You know that scene from the first season of The White Lotus in which Jennifer Coolidge rants, raves, then repeatedly releases plaintive wails—and some of her mother’s ashes—across the Pacific Ocean? Well, that’s what Kesha’s new music feels like: a sonic summation of grief, angst, and all-out fury, and how it feels to see it scattered into the ether and disappear.
In “Eat The Acid” and “Fine Line,” duo singles from her forthcoming album, Gag Order (out May 19), the singer songwriter allows herself some uncomfortable, borderline claustrophobic introspection and, to the tracks’ benefit, resists the urge to recast her trials and tribulations as triumphs agreeable for her audience as she did on Rainbow (2017).

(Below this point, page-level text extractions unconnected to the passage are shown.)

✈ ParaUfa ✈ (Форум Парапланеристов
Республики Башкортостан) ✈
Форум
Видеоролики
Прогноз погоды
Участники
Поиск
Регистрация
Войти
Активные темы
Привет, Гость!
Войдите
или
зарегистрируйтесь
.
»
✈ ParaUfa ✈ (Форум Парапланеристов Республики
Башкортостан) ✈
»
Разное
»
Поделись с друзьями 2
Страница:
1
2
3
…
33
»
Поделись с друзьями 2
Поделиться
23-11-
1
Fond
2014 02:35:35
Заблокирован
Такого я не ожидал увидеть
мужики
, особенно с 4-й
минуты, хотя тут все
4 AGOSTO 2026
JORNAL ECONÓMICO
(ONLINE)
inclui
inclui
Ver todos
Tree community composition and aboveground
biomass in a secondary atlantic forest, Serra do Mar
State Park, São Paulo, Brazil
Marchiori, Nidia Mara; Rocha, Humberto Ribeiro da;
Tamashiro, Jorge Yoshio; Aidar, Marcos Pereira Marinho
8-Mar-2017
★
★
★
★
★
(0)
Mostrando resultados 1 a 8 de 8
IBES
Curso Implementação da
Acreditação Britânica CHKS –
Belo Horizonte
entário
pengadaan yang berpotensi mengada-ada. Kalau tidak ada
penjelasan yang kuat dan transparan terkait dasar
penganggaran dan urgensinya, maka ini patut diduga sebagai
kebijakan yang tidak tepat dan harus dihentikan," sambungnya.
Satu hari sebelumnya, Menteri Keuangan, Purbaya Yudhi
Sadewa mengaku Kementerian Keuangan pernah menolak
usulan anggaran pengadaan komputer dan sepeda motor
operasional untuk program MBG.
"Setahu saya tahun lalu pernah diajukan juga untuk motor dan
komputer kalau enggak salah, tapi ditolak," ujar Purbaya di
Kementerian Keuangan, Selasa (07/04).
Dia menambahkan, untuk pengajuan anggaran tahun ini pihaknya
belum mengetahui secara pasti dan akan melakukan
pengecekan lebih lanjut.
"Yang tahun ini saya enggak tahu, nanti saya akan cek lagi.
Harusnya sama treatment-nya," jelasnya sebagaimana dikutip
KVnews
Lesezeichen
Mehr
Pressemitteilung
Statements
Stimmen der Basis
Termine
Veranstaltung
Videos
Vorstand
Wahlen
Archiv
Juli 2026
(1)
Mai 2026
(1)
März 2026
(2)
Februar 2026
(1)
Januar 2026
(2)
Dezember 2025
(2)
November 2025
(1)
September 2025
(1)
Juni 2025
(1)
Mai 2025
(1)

“It’s scary,” Kesha recently wrote in a moving essay about the Rick Rubin-produced record for Nylon. “I wanted to make an album that sounds the way my head feels. Dipping in and out of depression, gratitude, rage, and hope.”
Dip, I’d say, is an understatement. She’s clearly making up for past restraint in these new tracks via stripped-down accompaniments and unvarnished vocals. On “Fine Line,” she sings:
All the doctors and lawyers cut the tongue outta my mouth
I’ve been hidin’ my anger, but bitch, look at me now
I’m at the top of the mountain with a gun to my head
Am I bigger than Jesus or better off dead?
“Whenever an ugly emotion would announce itself, I would silence it. Dance it away, drink it away, shop it away, fuck it away, or just shut up and vibrate violently on the inside,” Kesha recalls to Nylon. “Anger, sadness, frustration — whatever it was, that’s not what I was here for. It was a burden to be anything but fun and grateful. Which I am. Thus the internal battle rages.”
Kesha isn’t afforded exclusively private battles, though: In just three months, she’ll once again face famed music producer, Lukasz “Dr. Luke” Gottwald, in court over her claims that he drugged and raped her as they worked together under his label, Kemosabe. Gottwald has countersued her for defamation, claiming her accusations were simply an attempt to extort a better contract.
“There’s a fine line between what’s entertaining and what’s just exploiting the pain,” she continues on “Fine Line,” as if in direct reference to the forthcoming proceedings. “But, hey, look at all the money we made off me.”
The album’s title, Gag Order, is quite likely another allusion to the legal back-and-forth and what’s yet to come. In an interview with Rolling Stone this week, Kesha said she couldn’t comment directly on the trial; but she did imply what it’s cost her. “I feel as if there has been an implied gag order for a very long time now,” she said. “With my ongoing litigation hanging over my head, I have not been able to speak freely because I know everything I say is scrutinized.”
Again, she turns that anger outward on “Fine Line,” seemingly speaking straight to all of her detractors.
The years keep dragging, I’m at the end of my rope
The noose gets tighter and tighter, I’m tasting blood in my throat
Don’t fucking call me a fighter, don’t fucking call me a joke
You have no fucking idea and trust me you’ll never know
“Eat The Acid,” though equally contemplative, is evidence of a different kind of exorcism for Kesha, as she describes purging cynicism and permitting herself to talk to God and see the light. Faith, one may glean, hasn’t been an easy embrace for Kesha until this very moment. “I heard a voice inside my mind,” she sings. “The universe said, ‘Now’s your time’ / And told me everything’s alright.”
Frustration and forgiveness are inextricable to “Eat The Acid” and “Fine Line,” as Kesha excoriates the industry, the public, and all of the places where “fuckers pushed [her].” Though this time around, her emotions—embraceable or not—are none but hers to expel.